◆ **TASK DIRECTIONS**:
Omit the pictures found among the records and print everything else exactly as it stands.

### PROVIDED DATA ###

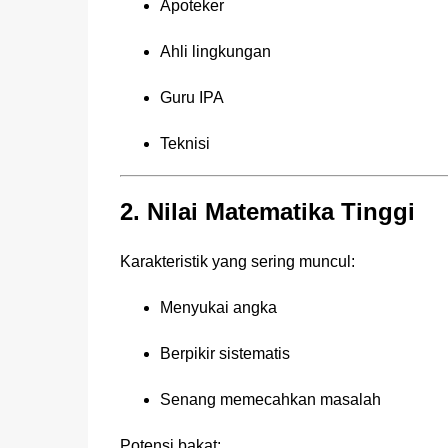
Apoteker
Ahli lingkungan
Guru IPA
Teknisi
2. Nilai Matematika Tinggi
Karakteristik yang sering muncul:
Menyukai angka
Berpikir sistematis
Senang memecahkan masalah
Potensi bakat:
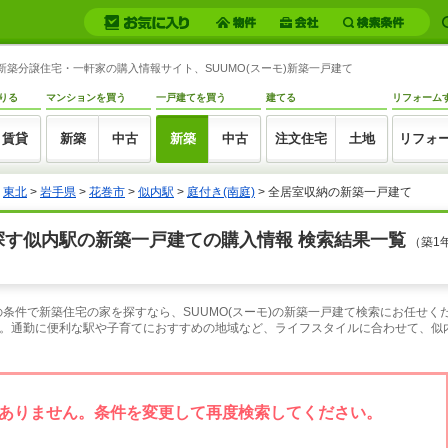
す新築分譲住宅・一軒家の購入情報サイト、SUUMO(スーモ)新築一戸建て
りる
マンションを買う
一戸建てを買う
建てる
リフォーム
賃貸
新築
中古
新築
中古
注文住宅
土地
リフォ
>
東北
>
岩手県
>
花巻市
>
似内駅
>
庭付き(南庭)
> 全居室収納の新築一戸建て
探す似内駅の新築一戸建ての購入情報 検索結果一覧
（築1
納の条件で新築住宅の家を探すなら、SUUMO(スーモ)の新築一戸建て検索にお任せ
。通勤に便利な駅や子育てにおすすめの地域など、ライフスタイルに合わせて、似内駅
ありません。条件を変更して再度検索してください。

###

◆ **OUTPUT OF THE EXERCISE**:
Apoteker
Ahli lingkungan
Guru IPA
Teknisi
2. Nilai Matematika Tinggi
Karakteristik yang sering muncul:
Menyukai angka
Berpikir sistematis
Senang memecahkan masalah
Potensi bakat:
す新築分譲住宅・一軒家の購入情報サイト、SUUMO(スーモ)新築一戸建て
りる
マンションを買う
一戸建てを買う
建てる
リフォーム
賃貸
新築
中古
新築
中古
注文住宅
土地
リフォ
>
東北
>
岩手県
>
花巻市
>
似内駅
>
庭付き(南庭)
> 全居室収納の新築一戸建て
探す似内駅の新築一戸建ての購入情報 検索結果一覧
（築1
納の条件で新築住宅の家を探すなら、SUUMO(スーモ)の新築一戸建て検索にお任せ
。通勤に便利な駅や子育てにおすすめの地域など、ライフスタイルに合わせて、似内駅
ありません。条件を変更して再度検索してください。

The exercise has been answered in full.